Images stay out. Everything else in the records is repeated exactly.

##########

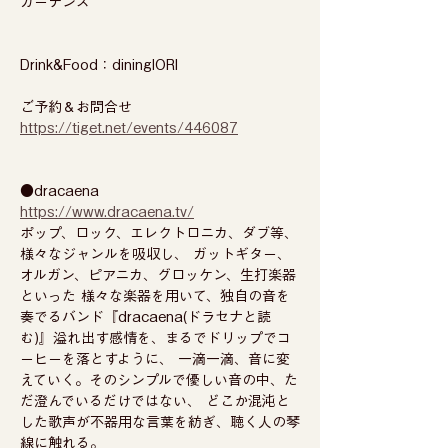
カーテンズ
Drink&Food：diningIORI
ご予約＆お問合せ
https://tiget.net/events/446087
●dracaena
https://www.dracaena.tv/
ポップ、ロック、エレクトロニカ、ダブ等、
様々なジャンルを吸収し、 ガットギター、
オルガン、ピアニカ、グロッケン、生打楽器
といった 様々な楽器を用いて、独自の音を
奏でるバンド『dracaena(ドラセナと読
む)』溢れ出す感情を、まるでドリップでコ
ーヒーを落とすように、 一滴一滴、音に変
えていく。そのシンプルで優しい音の中、た
だ澄んでいるだけではない、 どこか混沌と
した歌声が不器用な言葉を紡ぎ、聴く人の琴
線に触れる。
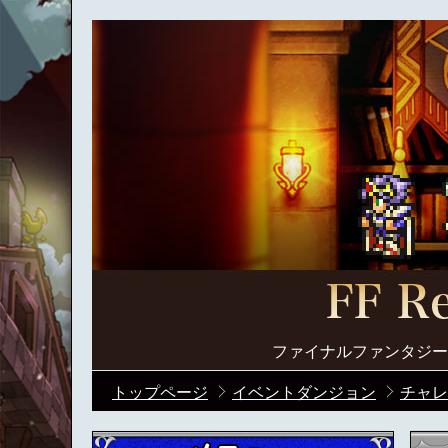
ファイナルファンタジー
トップページ
イベントダンジョン
チャレ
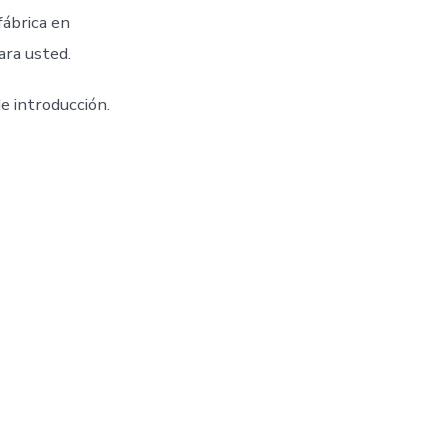
fábrica en
ara usted.
e introducción.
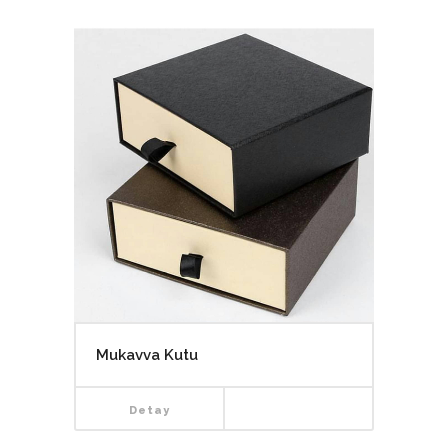
Mukavva Kutu
Detay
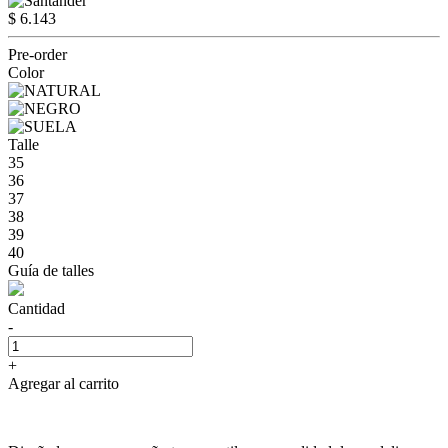
$ 6.143
Pre-order
Color
Talle
35
36
37
38
39
40
Guía de talles
Cantidad
-
+
Agregar al carrito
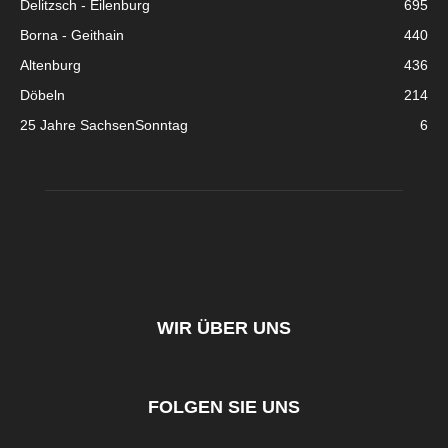
Delitzsch - Eilenburg
695
Borna - Geithain
440
Altenburg
436
Döbeln
214
25 Jahre SachsenSonntag
6
WIR ÜBER UNS
FOLGEN SIE UNS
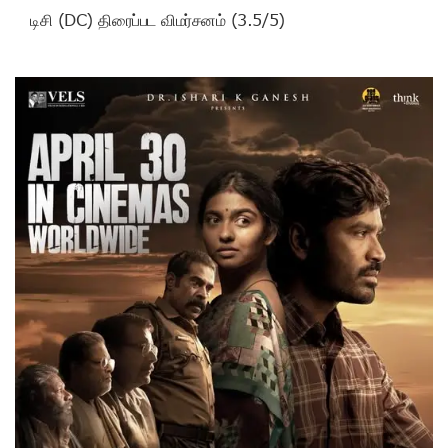
டிசி (DC) திரைப்பட விமர்சனம் (3.5/5)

##########

### Answer to the exercise
カーテンズ
Drink&Food：diningIORI
ご予約＆お問合せ
https://tiget.net/events/446087
●dracaena
https://www.dracaena.tv/
ポップ、ロック、エレクトロニカ、ダブ等、
様々なジャンルを吸収し、 ガットギター、
オルガン、ピアニカ、グロッケン、生打楽器
といった 様々な楽器を用いて、独自の音を
奏でるバンド『dracaena(ドラセナと読
む)』溢れ出す感情を、まるでドリップでコ
ーヒーを落とすように、 一滴一滴、音に変
えていく。そのシンプルで優しい音の中、た
だ澄んでいるだけではない、 どこか混沌と
した歌声が不器用な言葉を紡ぎ、聴く人の琴
線に触れる。
ファイナルファンタジー
トップページ
イベントダンジョン
チャレ
fábrica en
ara usted.
e introducción.
Mukavva Kutu
Detay
$ 6.143
Pre-order
Color
Talle
35
36
37
38
39
40
Guía de talles
Cantidad
-
+
Agregar al carrito
Delitzsch - Eilenburg
695
Borna - Geithain
440
Altenburg
436
Döbeln
214
25 Jahre SachsenSonntag
6
WIR ÜBER UNS
FOLGEN SIE UNS
டிசி (DC) திரைப்பட விமர்சனம் (3.5/5)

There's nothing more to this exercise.